Rechtsgebiete:BerRehaG
Schlagworte:Verfolgungszeit, soziale Gleichwertigkeit beruflicher Tätigkeit, Einkommen, außergewöhnliche Zuschläge beim Einkommen, Gesundheitsrisiko.
Stichwort:außergewöhnliche Zuschläge beim Einkommen
Leitsatz:Leitsätze:

Ein Beruf ist in der Regel nicht "sozial gleichwertig" (§ 1 Abs. 1 BerRehaG), wenn mit ihm eine Einkommenseinbuße von mindestens 20 v.H. verbunden ist (wie u.a. Urteil vom 6. April 2000 - BVerwG 3 C 34.99 - ZOV 2000, 405).
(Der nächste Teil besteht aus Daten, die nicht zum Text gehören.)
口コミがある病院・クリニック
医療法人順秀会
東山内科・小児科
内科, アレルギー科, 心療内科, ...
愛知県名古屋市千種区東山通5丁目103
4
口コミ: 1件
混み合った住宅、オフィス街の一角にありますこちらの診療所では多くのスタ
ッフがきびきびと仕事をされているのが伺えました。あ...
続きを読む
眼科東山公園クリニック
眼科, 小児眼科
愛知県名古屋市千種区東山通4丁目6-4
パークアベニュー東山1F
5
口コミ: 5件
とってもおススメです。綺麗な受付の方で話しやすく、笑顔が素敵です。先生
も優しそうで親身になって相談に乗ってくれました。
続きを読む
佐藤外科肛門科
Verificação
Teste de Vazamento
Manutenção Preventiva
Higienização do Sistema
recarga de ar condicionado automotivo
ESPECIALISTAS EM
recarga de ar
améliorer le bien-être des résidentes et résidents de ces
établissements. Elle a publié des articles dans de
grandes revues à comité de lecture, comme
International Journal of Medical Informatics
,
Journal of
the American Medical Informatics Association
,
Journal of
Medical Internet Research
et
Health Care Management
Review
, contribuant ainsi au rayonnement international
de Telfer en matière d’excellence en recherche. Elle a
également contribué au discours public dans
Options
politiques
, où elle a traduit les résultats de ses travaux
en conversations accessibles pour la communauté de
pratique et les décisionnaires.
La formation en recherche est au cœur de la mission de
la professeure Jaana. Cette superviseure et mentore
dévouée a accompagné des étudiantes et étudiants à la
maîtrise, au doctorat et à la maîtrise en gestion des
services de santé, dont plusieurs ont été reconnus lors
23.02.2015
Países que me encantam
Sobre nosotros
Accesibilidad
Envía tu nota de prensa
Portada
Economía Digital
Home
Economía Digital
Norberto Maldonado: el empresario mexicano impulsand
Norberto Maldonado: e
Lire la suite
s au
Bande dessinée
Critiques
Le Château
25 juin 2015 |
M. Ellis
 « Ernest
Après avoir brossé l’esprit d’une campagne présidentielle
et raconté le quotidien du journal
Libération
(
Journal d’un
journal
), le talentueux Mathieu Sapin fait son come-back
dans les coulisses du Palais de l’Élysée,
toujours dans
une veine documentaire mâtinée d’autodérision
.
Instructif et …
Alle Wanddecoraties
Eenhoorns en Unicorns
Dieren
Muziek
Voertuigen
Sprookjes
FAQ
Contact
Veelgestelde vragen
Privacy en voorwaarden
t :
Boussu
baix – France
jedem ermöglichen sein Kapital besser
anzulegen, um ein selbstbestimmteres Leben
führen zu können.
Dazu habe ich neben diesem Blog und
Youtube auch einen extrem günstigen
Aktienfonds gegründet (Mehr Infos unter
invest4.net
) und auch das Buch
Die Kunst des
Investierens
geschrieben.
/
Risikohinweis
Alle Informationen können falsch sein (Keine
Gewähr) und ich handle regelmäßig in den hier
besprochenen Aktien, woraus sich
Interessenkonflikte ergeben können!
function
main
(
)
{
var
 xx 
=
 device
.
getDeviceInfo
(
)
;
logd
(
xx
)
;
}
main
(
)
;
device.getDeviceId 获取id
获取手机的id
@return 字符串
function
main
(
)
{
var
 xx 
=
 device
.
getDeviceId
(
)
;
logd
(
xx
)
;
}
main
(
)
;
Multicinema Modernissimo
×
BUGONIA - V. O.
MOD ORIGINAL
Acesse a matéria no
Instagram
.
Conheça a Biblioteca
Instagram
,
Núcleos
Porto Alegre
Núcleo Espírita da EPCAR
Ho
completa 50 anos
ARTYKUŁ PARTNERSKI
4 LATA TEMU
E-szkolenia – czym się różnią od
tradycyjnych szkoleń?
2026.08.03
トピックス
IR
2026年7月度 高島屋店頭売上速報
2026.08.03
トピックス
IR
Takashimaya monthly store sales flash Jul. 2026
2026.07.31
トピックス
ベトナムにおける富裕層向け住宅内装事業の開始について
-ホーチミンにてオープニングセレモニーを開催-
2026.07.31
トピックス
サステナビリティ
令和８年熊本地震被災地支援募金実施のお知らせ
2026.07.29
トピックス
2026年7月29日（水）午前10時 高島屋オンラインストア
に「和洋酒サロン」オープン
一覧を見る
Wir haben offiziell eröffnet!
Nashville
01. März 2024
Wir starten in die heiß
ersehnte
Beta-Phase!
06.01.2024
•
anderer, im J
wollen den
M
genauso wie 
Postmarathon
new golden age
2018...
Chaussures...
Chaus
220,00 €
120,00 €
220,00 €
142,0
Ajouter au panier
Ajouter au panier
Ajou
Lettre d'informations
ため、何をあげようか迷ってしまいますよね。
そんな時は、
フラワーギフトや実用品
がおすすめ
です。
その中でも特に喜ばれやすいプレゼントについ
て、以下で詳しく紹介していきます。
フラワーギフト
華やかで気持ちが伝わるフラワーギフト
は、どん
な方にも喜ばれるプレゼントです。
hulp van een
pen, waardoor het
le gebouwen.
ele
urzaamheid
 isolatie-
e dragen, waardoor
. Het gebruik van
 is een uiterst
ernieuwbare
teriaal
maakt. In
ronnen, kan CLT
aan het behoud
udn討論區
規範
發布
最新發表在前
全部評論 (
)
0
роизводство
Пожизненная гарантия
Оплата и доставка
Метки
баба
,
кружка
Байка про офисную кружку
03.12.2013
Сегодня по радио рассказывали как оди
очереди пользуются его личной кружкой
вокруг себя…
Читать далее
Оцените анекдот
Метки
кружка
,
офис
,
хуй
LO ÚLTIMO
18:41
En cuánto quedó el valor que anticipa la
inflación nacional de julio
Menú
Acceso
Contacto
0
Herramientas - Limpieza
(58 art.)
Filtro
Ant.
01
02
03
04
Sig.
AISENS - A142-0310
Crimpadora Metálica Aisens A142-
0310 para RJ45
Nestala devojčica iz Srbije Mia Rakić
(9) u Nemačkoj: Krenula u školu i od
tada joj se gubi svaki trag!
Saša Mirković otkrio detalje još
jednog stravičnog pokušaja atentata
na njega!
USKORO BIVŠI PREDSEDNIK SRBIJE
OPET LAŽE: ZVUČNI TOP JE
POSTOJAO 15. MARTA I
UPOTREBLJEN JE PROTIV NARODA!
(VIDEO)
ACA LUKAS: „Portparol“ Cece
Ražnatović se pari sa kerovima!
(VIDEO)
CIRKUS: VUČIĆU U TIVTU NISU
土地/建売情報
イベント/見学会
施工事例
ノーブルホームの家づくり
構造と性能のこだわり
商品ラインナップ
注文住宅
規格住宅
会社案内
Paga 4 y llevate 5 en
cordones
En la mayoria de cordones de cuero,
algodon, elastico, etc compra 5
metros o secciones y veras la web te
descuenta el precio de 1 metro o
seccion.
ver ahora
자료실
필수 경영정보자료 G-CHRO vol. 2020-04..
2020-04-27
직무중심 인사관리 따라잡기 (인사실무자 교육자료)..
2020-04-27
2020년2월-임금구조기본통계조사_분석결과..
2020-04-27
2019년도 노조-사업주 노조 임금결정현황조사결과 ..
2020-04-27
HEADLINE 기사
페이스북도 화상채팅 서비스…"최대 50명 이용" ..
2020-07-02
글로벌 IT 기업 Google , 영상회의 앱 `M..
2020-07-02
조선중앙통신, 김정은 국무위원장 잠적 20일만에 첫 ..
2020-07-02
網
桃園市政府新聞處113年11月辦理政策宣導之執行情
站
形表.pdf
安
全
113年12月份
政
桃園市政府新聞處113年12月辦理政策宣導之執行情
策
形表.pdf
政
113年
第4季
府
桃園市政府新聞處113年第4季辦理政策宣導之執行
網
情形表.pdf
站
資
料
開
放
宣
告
Von dem durch die Verfolgungsmaßnahme eingebüßten Einkommen sind jedoch solche Gehaltsbestandteile abzuziehen, die belegbar zum Ausgleich besonderer gesundheitlicher Risiken (z.B. für Tätigkeiten im Uranbergbau) gezahlt wurden.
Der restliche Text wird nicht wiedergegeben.